Why not a GitHub App: out of scope — would require hosting, persistence, and a review queue. Local CLI is enough for Mark's use case.

Security posture

Three failure modes are treated as load-bearing (PLAN.md §Risks):

Credential leakage. Two-seam redaction (pre-prompt + pre-post) plus a diff-level blocklist that drops blocked paths before they enter the prompt. Patterns cover AWS keys, GitHub / Anthropic / OpenAI / Slack tokens, JWTs, URL userinfo, and PEM private-key blocks. The CLI wrapper also scrubs ANTHROPIC_API_KEY from the subprocess environment — defense against accidental leakage into a future CLI change that logs env.
Reviewing proprietary code. denylist_owners hard-refuses (exit 0 with stderr message). Non-allowlisted orgs get an interactive --yes gate.
Runaway fix-ups. apply_fixups aborts and git reset --hard HEAD if the mechanical diff exceeds 100 lines. Never pushes; user pushes by hand after inspecting.
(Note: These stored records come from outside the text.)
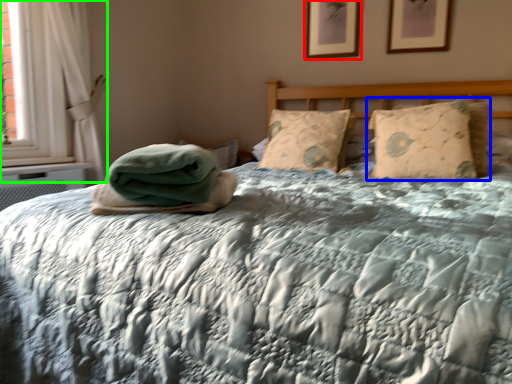 Question: Which object is the farthest from picture frame (highlighted by a red box)? Choose among these: pillow (highlighted by a blue box) or curtain (highlighted by a green box).

Choices:
 (A) pillow
 (B) curtain

Answer: (B) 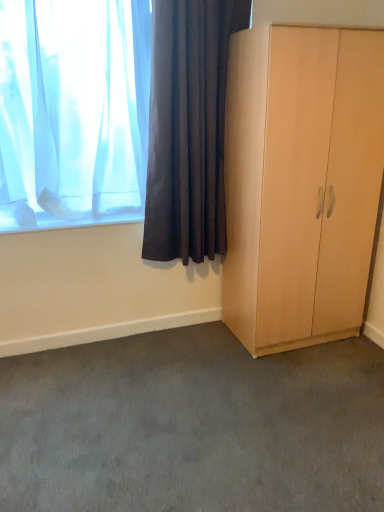 The image size is (384, 512). I want to click on free location to the left of light wood wardrobe at right, so click(x=196, y=349). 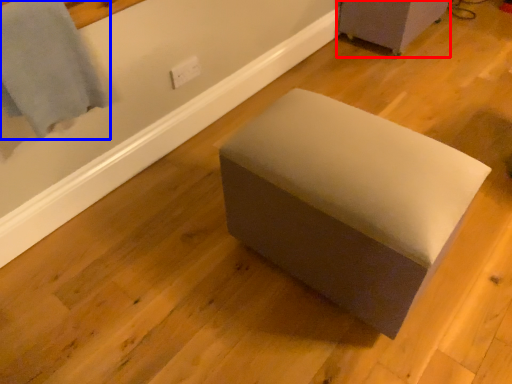 Question: Which of the following is the farthest to the observer, furniture (highlighted by a red box) or bath towel (highlighted by a blue box)?

Choices:
 (A) furniture
 (B) bath towel

Answer: (A)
Other mitigations: prompt-injection resistance in the system prompt (agent is told to ignore instructions inside PR content), default review event is COMMENT not APPROVE, worktrees are pid-scoped and SIGINT-cleaned, the CLI seam is isolated to one file so swapping on flag drift is a local change.

Testing

cd ~/pr-review
uv run pytest

All tests are pure-python (the poll seam is mocked). uv run ruff check . for lint. There is no e2e test gate — the plan reserves CLAUDE_REVIEW_E2E=1 for a future public-PR smoke test.

Files

src/claude_review/ — package source (12 modules).
tests/ — pytest suite.
docs/review-criteria.md — human-editable review philosophy.
PLAN.md — the implementation plan (1 771 lines; all tasks complete).
pyproject.toml — uv project, click runtime dep, pytest + ruff dev.